Dean could be happy. Dean was free. Not just from life, from hunting, from thinking ahead, but from him. From the burden of being the big brother, from the burden of always watching out for Sam.

And Sam hated himself sometimes for all of it, for not changing it, for not stopping it, for being the cause of it to begin with. Just like sometimes he hated Dean. Hated him for leaving him like this, for saying he didn't care. Because the world was ending and Sam wanted to rage and Dean just wanted to go.

It hurt. It hurt more than anything. It was guilt and failure and pain and wrong. He couldn't shake it, he couldn't breathe with it.
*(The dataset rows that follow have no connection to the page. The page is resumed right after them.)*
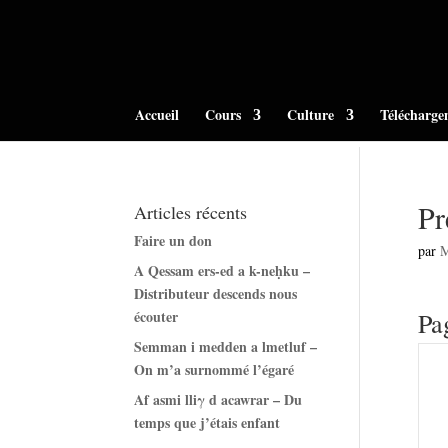
Accueil
Cours
Culture
Télécharge
Pr
Articles récents
Faire un don
par
A Qessam ers-ed a k-neḥku –
Distributeur descends nous
écouter
Pa
Semman i medden a lmetluf –
On m’a surnommé l’égaré
Af asmi lliγ d acawrar – Du
temps que j’étais enfant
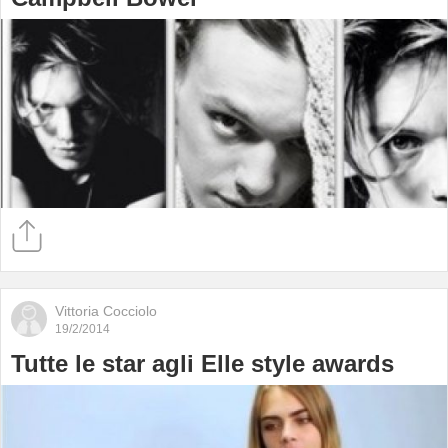
Vittoria Cocciolo
19/2/2014
Tutte le star agli Elle style awards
And yet, he could. He could let it go. Not in the day; not when he saw Dean's manic qualities mask his slow descent. But here, in the stillness, it was okay. Because stillness wasn't nothingness; stillness wasn't absence of reality. It was suspended time, time away from time, where the world was moving, but Sam was standing still. Where Sam was standing back and looking at it, more than the emotions, more than the frenetic day-to-day hunt. Where Sam was and wasn't and all the things in his life made sense, were made simple and ready to be grasped.

His eyes wandered to the ceiling and he listened. He waited. He tuned in, settled his mind, quieted his heart, until he heard the gentle sound of his brother's breathing.

His brother's life.

The life that had been traded for his. The life that had been bought by their father. The life that Sam would save if it was the last thing he ever did.

He understood, though, why Dean had to do it. He knew. He knew that it was the emptiness that drove Dean to make the deal, and that it was the stillness that kept Dean happy. In a world of chaos, of doubts, of evil, it was all they had left sometimes. It didn't erase the truth--Dean was still going to hell, Sam was still tempted to save him in all the wrong ways--but it displaced the feelings, displaced everything until all there was only stillness, and that was enough.

The thoughts weren't easy, rough and jagged in the recesses of his mind, but they flowed, almost effortlessly, tumbled smooth in his stream of thought before settling in his mind like rocks in the bottom of a brook. As Sam followed a set of headlights tracing across the ceiling, he let his eyes drift shut in the night. The stillness overtook him until his breathing evened out, matched his brother's, and Sam fell asleep.